TAIPEI, Feb 21 (AP) -- Li Yuchun, winner of the Chinese "Super Girls" singing contest, was banned by the Taiwanese government from making public remarks while appearing at a concert in Taiwan, an organizer of the event said Tuesday.
Taiwan and China split amid civil war in 1949. The two have thriving trade and cultural exchanges but some bilateral events are soured by lingering political tensions.
Yang Kuang-you, a veteran Taiwanese actor who invited Li and other mainland performers to the Sunday concert in Taipei, said Taiwan's Cabinet-level Mainland Affairs Council forbade them to speak to the news media.

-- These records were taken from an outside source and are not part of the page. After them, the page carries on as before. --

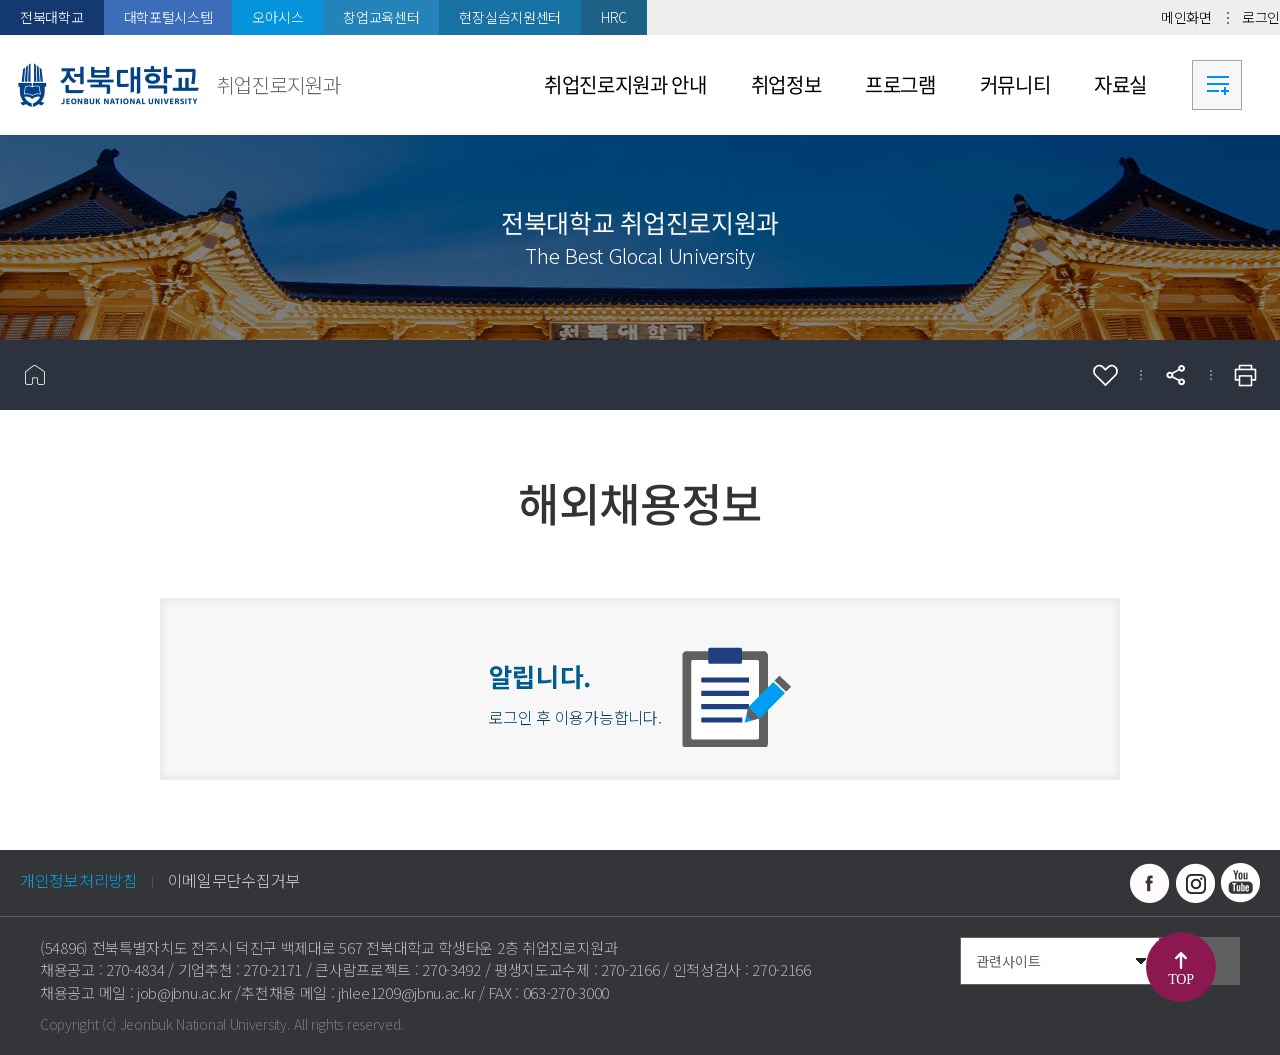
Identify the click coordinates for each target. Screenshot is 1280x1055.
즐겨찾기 (1105, 375)
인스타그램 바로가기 (1195, 883)
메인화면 (1186, 17)
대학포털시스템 (168, 17)
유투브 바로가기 (1240, 883)
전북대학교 (52, 17)
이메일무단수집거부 (234, 880)
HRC (614, 17)
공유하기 (1175, 375)
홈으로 (35, 375)
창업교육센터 (381, 17)
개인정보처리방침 (79, 880)
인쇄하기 (1245, 375)
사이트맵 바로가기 (1217, 85)
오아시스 (277, 17)
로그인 (1261, 17)
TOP (1180, 979)
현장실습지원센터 (510, 17)
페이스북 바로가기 (1150, 883)
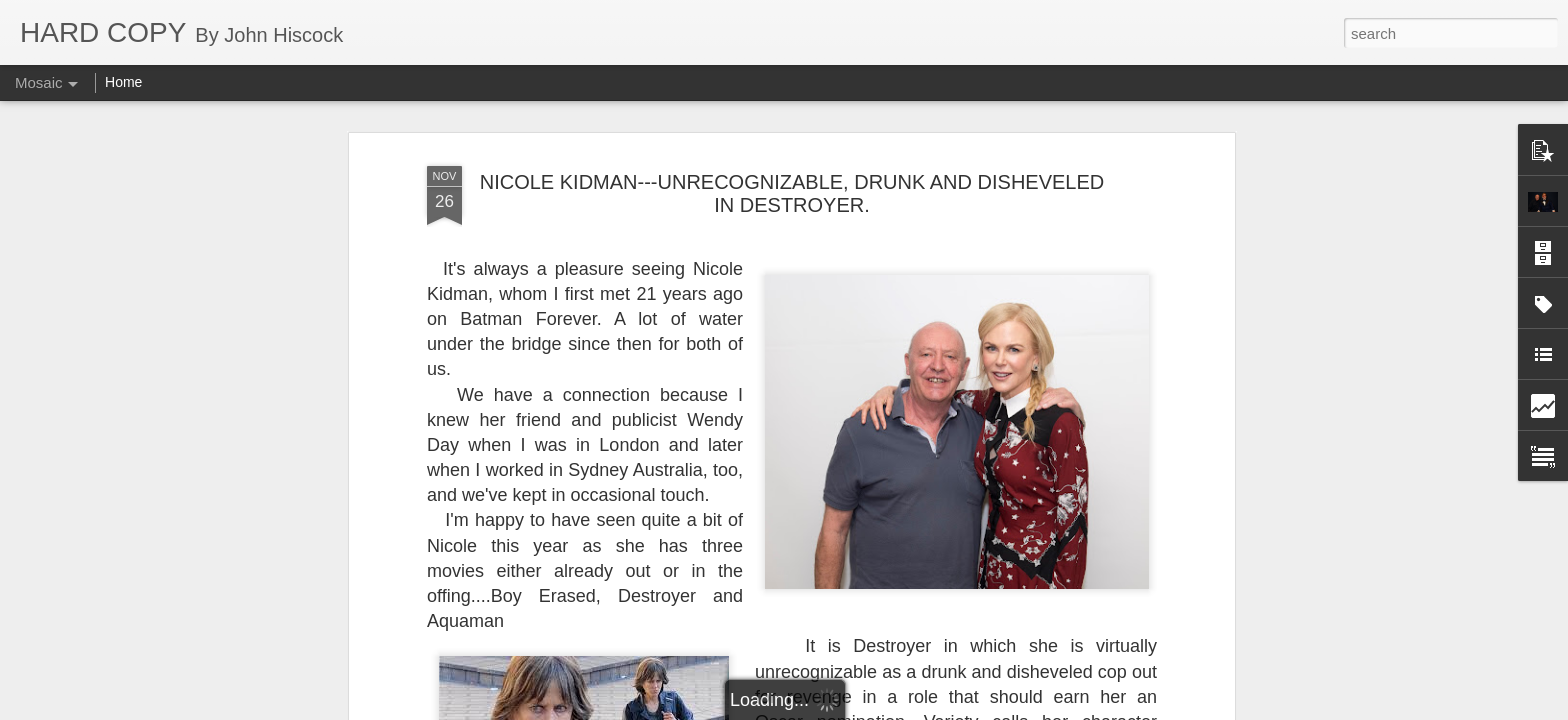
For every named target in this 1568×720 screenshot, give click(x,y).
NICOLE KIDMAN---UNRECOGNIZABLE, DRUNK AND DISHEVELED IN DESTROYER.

"The Chinese ... asked why they must act like mutes in Taiwan while their Taiwanese counterparts are free to speak as they like on the mainland," Yang said.
The concert was broadcast on China's Southeast Television, which co-sponsored the event.
Southeast Television operates in Fujian province, which lies 150 kilometers (95 miles) across the Taiwan Strait.
MAC Chairman Joseph Wu denied the Taiwan government banned Li and the other Chinese from making public remarks, but admitted that some restrictions had been imposed on their actions.
He said authorities feared Southeast Television might use the concert to serve political purposes and "therefore we made some demands."
He did not elaborate.
Li, appearing in her trademark shaggy hair, captured the hearts of Taiwanese fans at the concert but largely shunned reporters.
"I've been a quiet person anyway," Taiwan's United Daily News quoted the 21-year-old singer as saying.
Her silence rankled some of her mainland fans.
"She seems to be treated as a panda in Taiwan," one said on Sina.com., a Chinese government-sanctioned Web site.
Last August Li garnered 3.5 million votes from fans all over China to win the final of the "Super Girls" competition -- an "American Idol"-type pop star contest -- on China's Hunan Satellite Television.
Chinese cultural writers said the "transgender appeal" of the lanky Sichuan province native helped her win votes from both male and female viewers.
Jonathan Lee, an acclaimed Taiwanese song writer, said the Taiwan government should have treated the Chinese as honored guests.
"When Taiwanese have performed on the mainland, we received a lot of assistance from the Chinese," he said.